Special Olympics Airlift Is on for 2014

Volunteer effort continues 25-year tradition.

Citation CJ2+
Citation CJ2+
Citation CJ2+

When Special Olympics athletes descend on the Princeton/Mercer County area of New Jersey for the 2014 games, some 800 of them will be arriving in Cessna Citation jets. The Seventh Citation Olympics Airlift was announced at last month’s NBAA Convention in Orlando, and the volunteer effort is expected to bring athletes from all 50 states to the games, which will run from June 14-21, 2014. The first Citation airlift was held in support of the 1987 Special Olympics in South Bend, Indiana. In the six airlifts to date, Cessna Citation owners and operators have transported more than 8,000 athletes and coaches, many of whom either would not have been able to afford to compete, or were unable to travel on airlines due to their conditions.

The first Citation operator to pony up for the 2014 games is Whelen Engineering of Chester, Connecticut. Famous for its exterior lighting systems for aircraft (it invented the rotating beacon in 1952) and later for emergency vehicles, Whelen relies on its Citation, but will donate its use to bring athletes to the games. Jim Olson, the company’s corporate vice president, said, “We love the idea of helping the special athletes. Our Citation is critical for our business. But making it available to these kids for Special Olympics events is icing on the cake.”

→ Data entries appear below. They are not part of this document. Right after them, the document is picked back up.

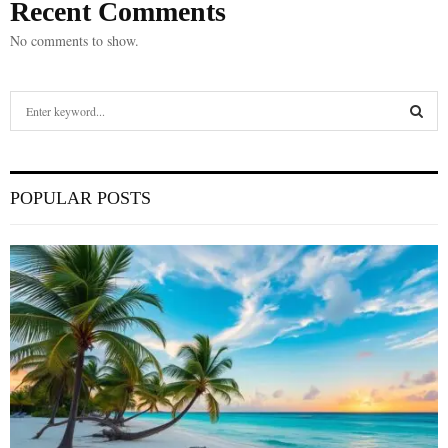
Recent Comments
No comments to show.
S
e
a
S
r
c
E
POPULAR POSTS
h
f
A
o
r
R
:
C
H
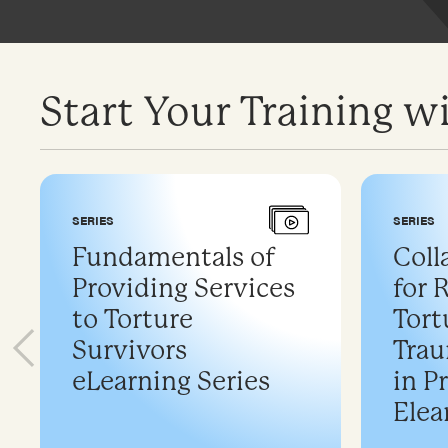
Start Your Training wi
SERIES
SERIES
Fundamentals of
Coll
Providing Services
for 
to Torture
Tort
Survivors
Trau
eLearning Series
in P
Elea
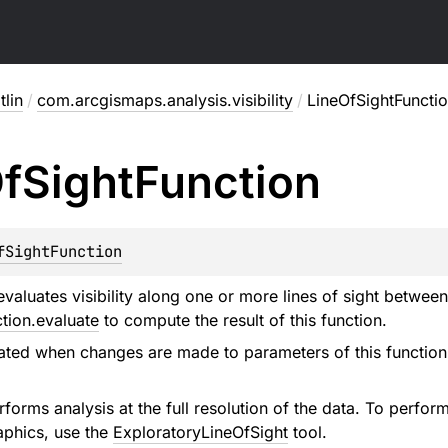
lin
/
com.arcgismaps.analysis.visibility
/
LineOfSightFuncti
f
Sight
Function
fSightFunction
evaluates visibility along one or more lines of sight betwee
tion.evaluate
to compute the result of this function.
ated when changes are made to parameters of this function (
forms analysis at the full resolution of the data. To perfor
aphics, use the
ExploratoryLineOfSight
tool.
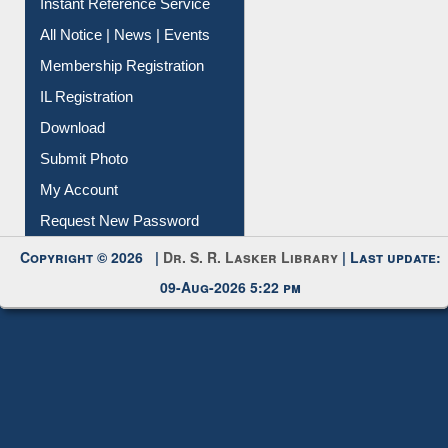
Instant Reference Service
All Notice | News | Events
Membership Registration
IL Registration
Download
Submit Photo
My Account
Request New Password
Copyright © 2026 |
Dr. S. R. Lasker Library
| Last update:
09-Aug-2026 5:22 pm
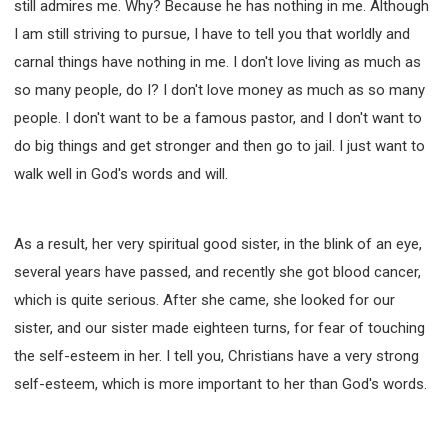
still admires me. Why? Because he has nothing in me. Although
I am still striving to pursue, I have to tell you that worldly and
carnal things have nothing in me. I don't love living as much as
so many people, do I? I don't love money as much as so many
people. I don't want to be a famous pastor, and I don't want to
do big things and get stronger and then go to jail. I just want to
walk well in God's words and will.
As a result, her very spiritual good sister, in the blink of an eye,
several years have passed, and recently she got blood cancer,
which is quite serious. After she came, she looked for our
sister, and our sister made eighteen turns, for fear of touching
the self-esteem in her. I tell you, Christians have a very strong
self-esteem, which is more important to her than God's words.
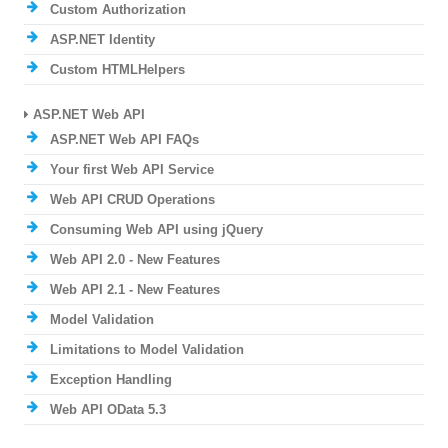
Custom Authorization
ASP.NET Identity
Custom HTMLHelpers
ASP.NET Web API
ASP.NET Web API FAQs
Your first Web API Service
Web API CRUD Operations
Consuming Web API using jQuery
Web API 2.0 - New Features
Web API 2.1 - New Features
Model Validation
Limitations to Model Validation
Exception Handling
Web API OData 5.3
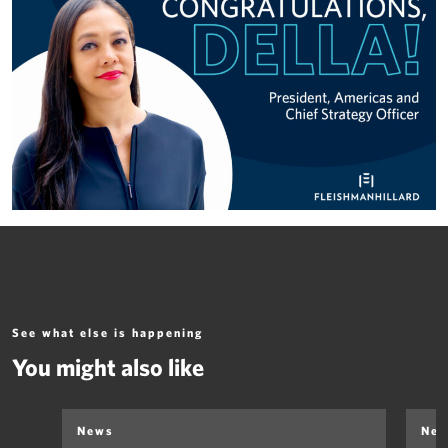
See what else is happening
You might also like
News
Ne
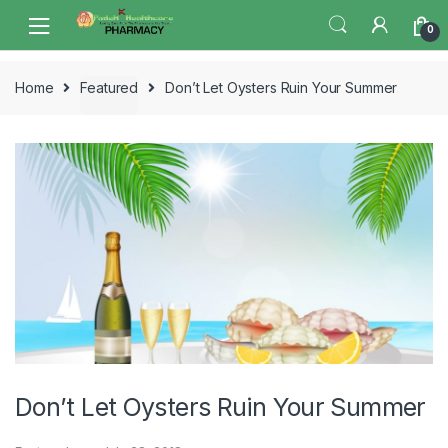
Skip
Skip
0
to
to
navigation
content
Home
Featured
Don’t Let Oysters Ruin Your Summer
Don’t Let Oysters Ruin Your Summer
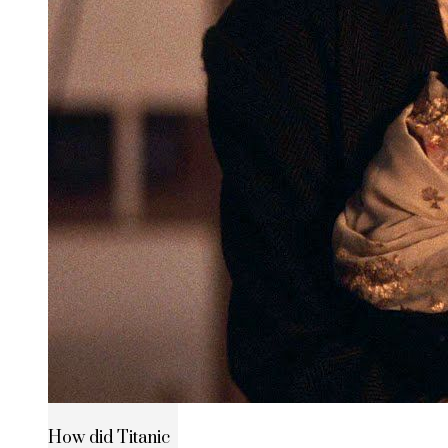
How did Titanic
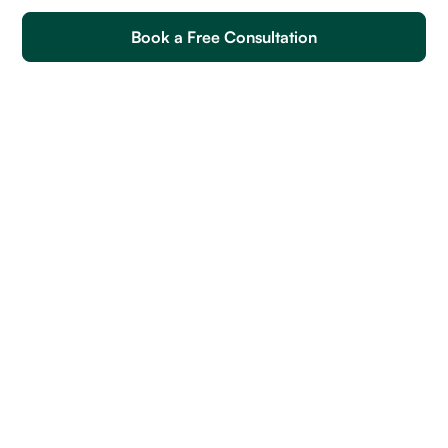
Book a Free Consultation
Web Designer Soft Skills
Web Designer Skills
How to Write an Effective Job Post for Hiring Web
Designers
Top Related Roles In Demand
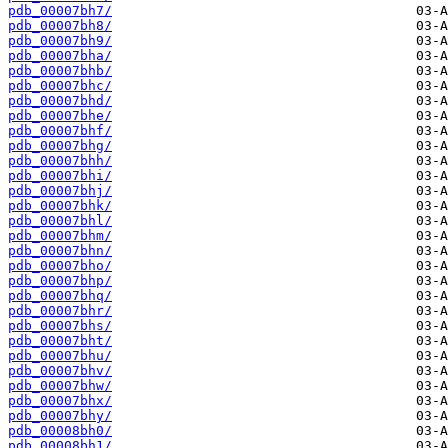
pdb_00007bh7/
pdb_00007bh8/
pdb_00007bh9/
pdb_00007bha/
pdb_00007bhb/
pdb_00007bhc/
pdb_00007bhd/
pdb_00007bhe/
pdb_00007bhf/
pdb_00007bhg/
pdb_00007bhh/
pdb_00007bhi/
pdb_00007bhj/
pdb_00007bhk/
pdb_00007bhl/
pdb_00007bhm/
pdb_00007bhn/
pdb_00007bho/
pdb_00007bhp/
pdb_00007bhq/
pdb_00007bhr/
pdb_00007bhs/
pdb_00007bht/
pdb_00007bhu/
pdb_00007bhv/
pdb_00007bhw/
pdb_00007bhx/
pdb_00007bhy/
pdb_00008bh0/
pdb_00008bh1/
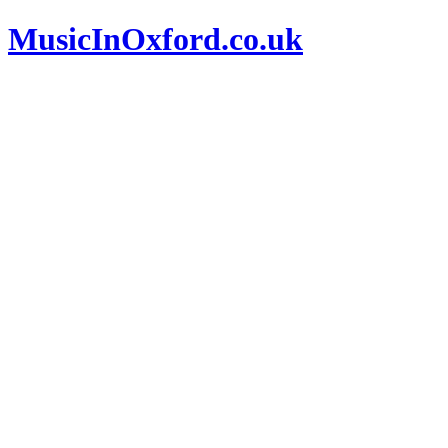
MusicInOxford.co.uk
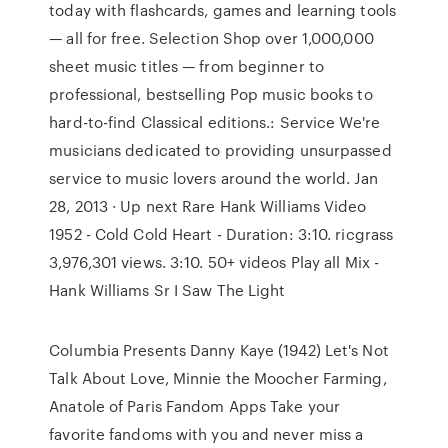
today with flashcards, games and learning tools
— all for free. Selection Shop over 1,000,000
sheet music titles — from beginner to
professional, bestselling Pop music books to
hard-to-find Classical editions.: Service We're
musicians dedicated to providing unsurpassed
service to music lovers around the world. Jan
28, 2013 · Up next Rare Hank Williams Video
1952 - Cold Cold Heart - Duration: 3:10. ricgrass
3,976,301 views. 3:10. 50+ videos Play all Mix -
Hank Williams Sr I Saw The Light
Columbia Presents Danny Kaye (1942) Let's Not
Talk About Love, Minnie the Moocher Farming,
Anatole of Paris Fandom Apps Take your
favorite fandoms with you and never miss a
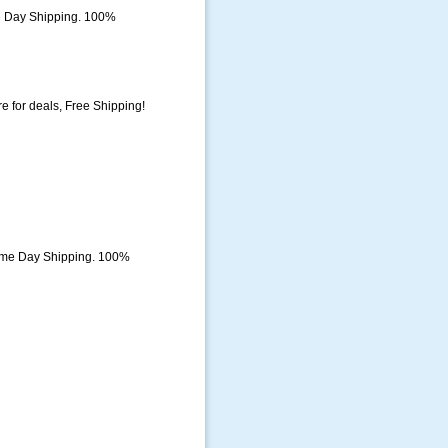
e Day Shipping. 100%
 for deals, Free Shipping!
ame Day Shipping. 100%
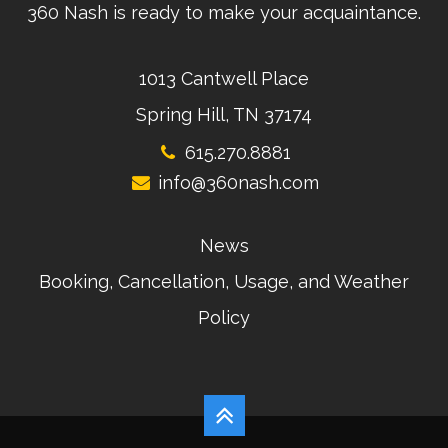
360 Nash is ready to make your acquaintance.
1013 Cantwell Place
Spring Hill, TN 37174
615.270.8881
info@360nash.com
News
Booking, Cancellation, Usage, and Weather
Policy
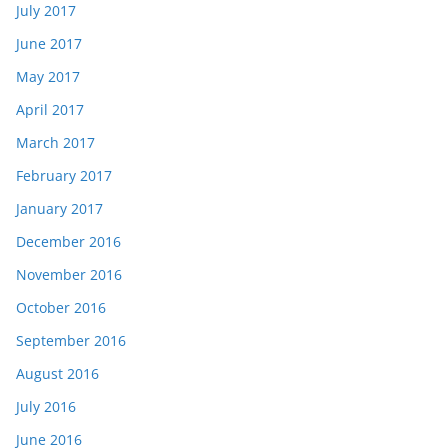
July 2017
June 2017
May 2017
April 2017
March 2017
February 2017
January 2017
December 2016
November 2016
October 2016
September 2016
August 2016
July 2016
June 2016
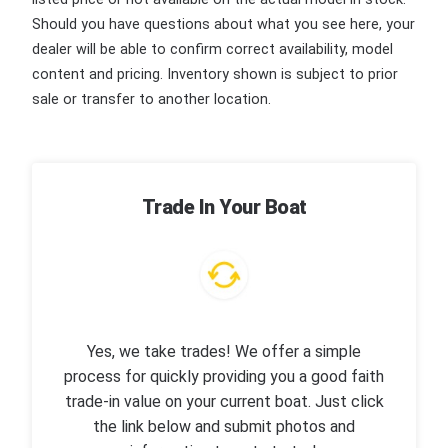
Should you have questions about what you see here, your
dealer will be able to confirm correct availability, model
content and pricing. Inventory shown is subject to prior
sale or transfer to another location.
Trade In Your Boat
Yes, we take trades! We offer a simple
process for quickly providing you a good faith
trade-in value on your current boat. Just click
the link below and submit photos and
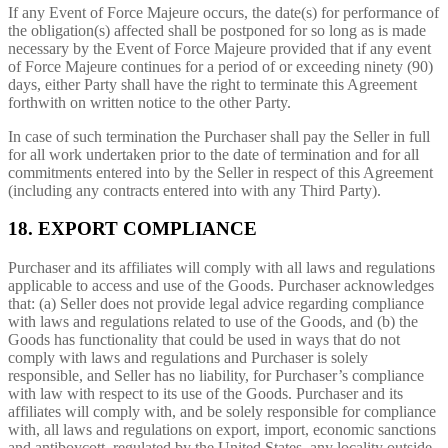
If any Event of Force Majeure occurs, the date(s) for performance of
the obligation(s) affected shall be postponed for so long as is made
necessary by the Event of Force Majeure provided that if any event
of Force Majeure continues for a period of or exceeding ninety (90)
days, either Party shall have the right to terminate this Agreement
forthwith on written notice to the other Party.
In case of such termination the Purchaser shall pay the Seller in full
for all work undertaken prior to the date of termination and for all
commitments entered into by the Seller in respect of this Agreement
(including any contracts entered into with any Third Party).
18. EXPORT COMPLIANCE
Purchaser and its affiliates will comply with all laws and regulations
applicable to access and use of the Goods. Purchaser acknowledges
that: (a) Seller does not provide legal advice regarding compliance
with laws and regulations related to use of the Goods, and (b) the
Goods has functionality that could be used in ways that do not
comply with laws and regulations and Purchaser is solely
responsible, and Seller has no liability, for Purchaser’s compliance
with law with respect to its use of the Goods. Purchaser and its
affiliates will comply with, and be solely responsible for compliance
with, all laws and regulations on export, import, economic sanctions
and antiboycott, regulated by the United States, any locality outside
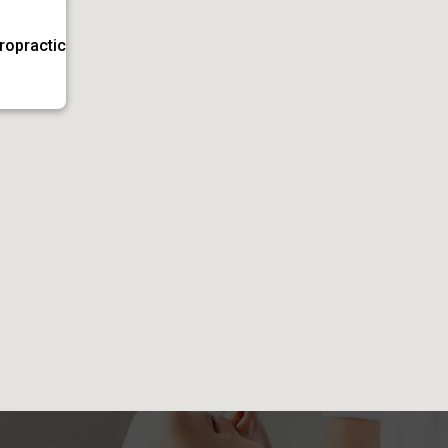
iropractic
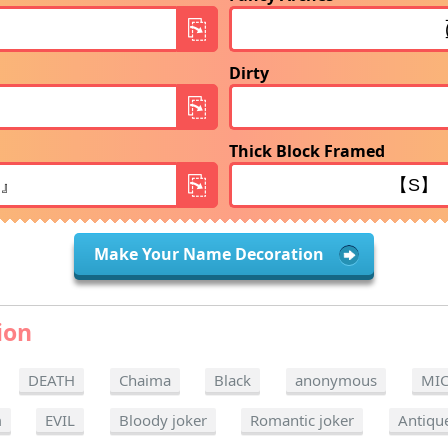
Dirty
Thick Block Framed
Make Your Name Decoration
ion
DEATH
Chaima
Black
anonymous
MI
m
EVIL
Bloody joker
Romantic joker
Antiqu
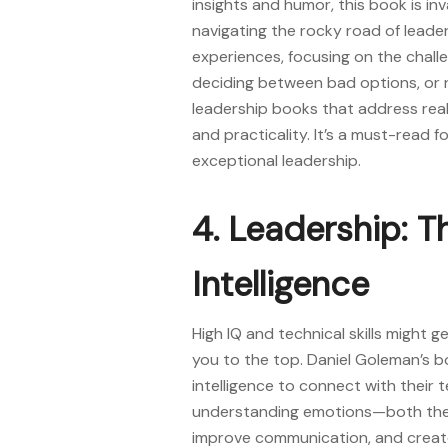
insights and humor, this book is i
navigating the rocky road of leade
experiences, focusing on the challe
deciding between bad options, or na
leadership books
that address real
and practicality. It’s a must-read 
exceptional leadership.
4. Leadership: 
Intelligence
High IQ and technical skills might g
you to the top. Daniel Goleman’s 
intelligence to connect with their 
understanding emotions—both thei
improve communication, and create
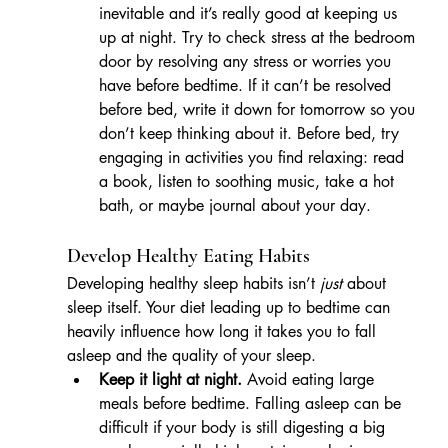
inevitable and it’s really good at keeping us 
up at night. Try to check stress at the bedroom 
door by resolving any stress or worries you 
have before bedtime. If it can’t be resolved 
before bed, write it down for tomorrow so you 
don’t keep thinking about it. Before bed, try 
engaging in activities you find relaxing: read 
a book, listen to soothing music, take a hot 
bath, or maybe journal about your day. 
Develop Healthy Eating Habits
Developing healthy sleep habits isn’t 
just
 about 
sleep itself. Your diet leading up to bedtime can 
heavily influence how long it takes you to fall 
asleep and the quality of your sleep.
Keep it light at night.
 Avoid eating large 
meals before bedtime. Falling asleep can be 
difficult if your body is still digesting a big 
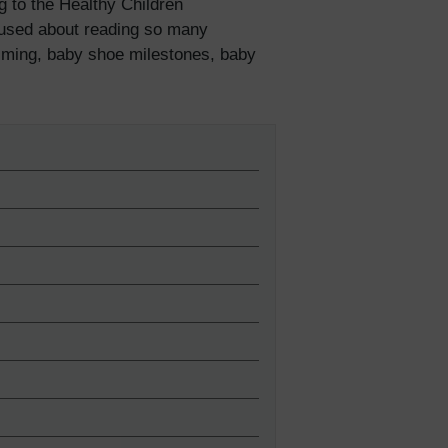
g to the Healthy Children
fused about reading so many
iming, baby shoe milestones, baby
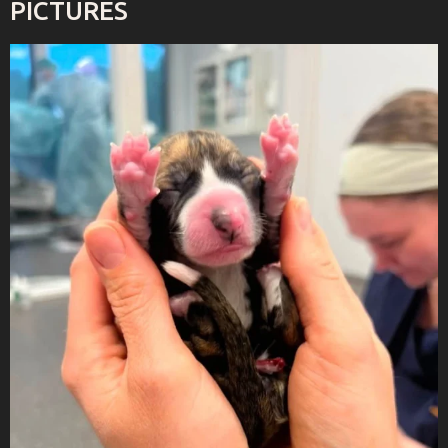
PICTURES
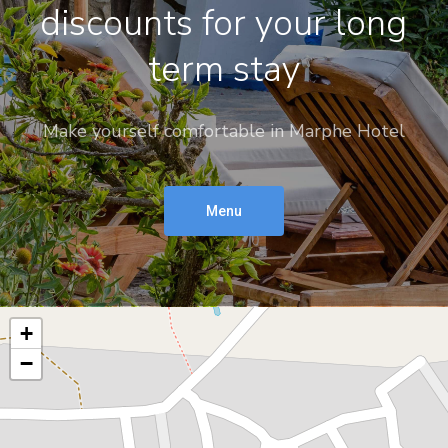
discounts for your long
term stay
Make yourself comfortable in Marphe Hotel
Menu
+
−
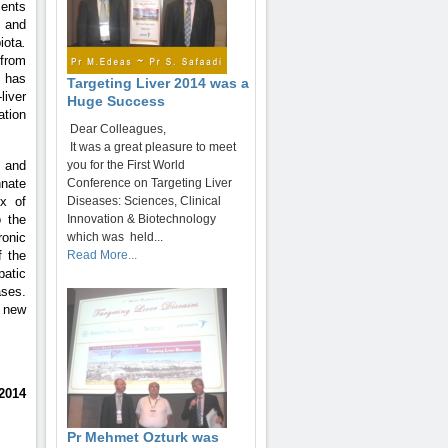
sents
 and
iota
.
rom
 has
Targeting Liver 2014 was a
liver
Huge Success
ation
Dear Colleagues,
It was a great pleasure to meet
 and
you for the First World
nnate
Conference on Targeting Liver
ux of
Diseases: Sciences, Clinical
o the
Innovation & Biotechnology
ronic
which was held...
f the
Read More...
patic
ases.
n new
2014
Pr Mehmet Ozturk was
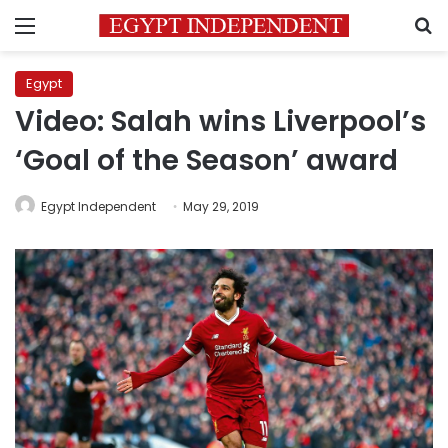
Menu
S
Egypt
Video: Salah wins Liverpool’s
‘Goal of the Season’ award
Egypt Independent
May 29, 2019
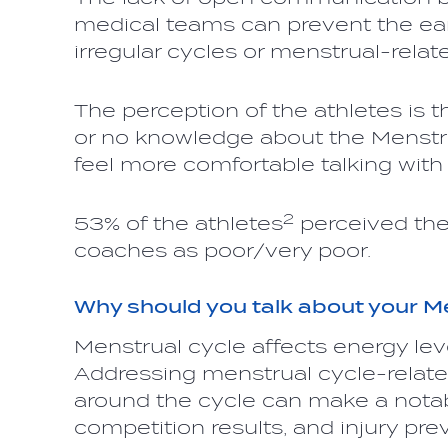
medical teams can prevent the ear
irregular cycles or menstrual-relat
The perception of the athletes is t
or no knowledge about the Menstrua
feel more comfortable talking wit
2
53% of the athletes
perceived the
coaches as poor/very poor.
Why should you talk about your M
Menstrual cycle affects energy lev
Addressing menstrual cycle-rela
around the cycle can make a notabl
competition results, and injury pre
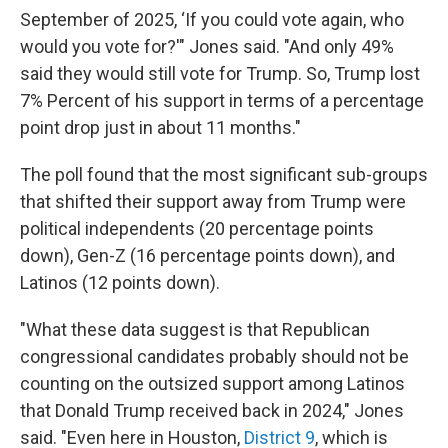
September of 2025, ‘If you could vote again, who
would you vote for?'" Jones said. "And only 49%
said they would still vote for Trump. So, Trump lost
7% Percent of his support in terms of a percentage
point drop just in about 11 months."
The poll found that the most significant sub-groups
that shifted their support away from Trump were
political independents (20 percentage points
down), Gen-Z (16 percentage points down), and
Latinos (12 points down).
"What these data suggest is that Republican
congressional candidates probably should not be
counting on the outsized support among Latinos
that Donald Trump received back in 2024," Jones
said. "Even here in Houston,
District 9
, which is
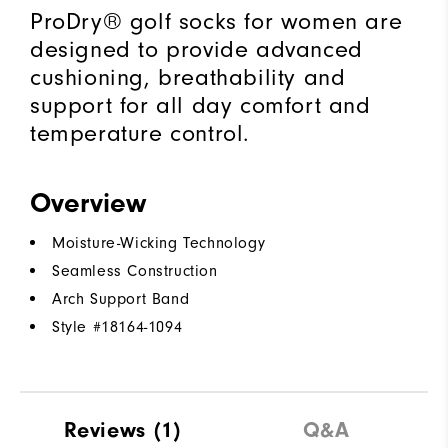
ProDry® golf socks for women are
designed to provide advanced
cushioning, breathability and
support for all day comfort and
temperature control.
Overview
Moisture-Wicking Technology
Seamless Construction
Arch Support Band
Style #
18164-1094
Reviews
(1)
Q&A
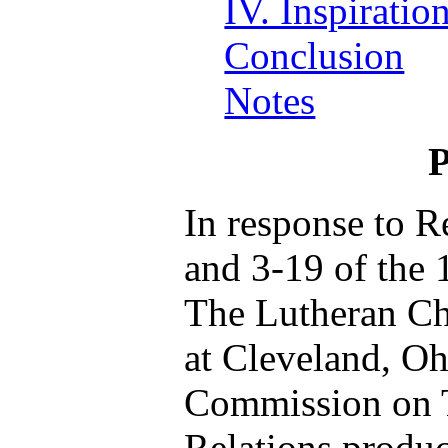
IV. Inspiratio
Conclusion
Notes
P
In response to R
and 3-19 of the 
The Lutheran C
at Cleveland, O
Commission on 
Relations produ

Founded by the late Eunice Kennedy Shriver, Special Olympics provides a stage for athletes to compete in 17 sporting events in front of some 60,000 spectators. Special Olympics North America president and managing director Bob Gobrecht said, “The generosity of Cessna, their industry partners and the Citation owners not only provides a much needed solution to the costs associated with transporting delegations, but also gives our athletes a once-in-a-lifetime aviation experience.”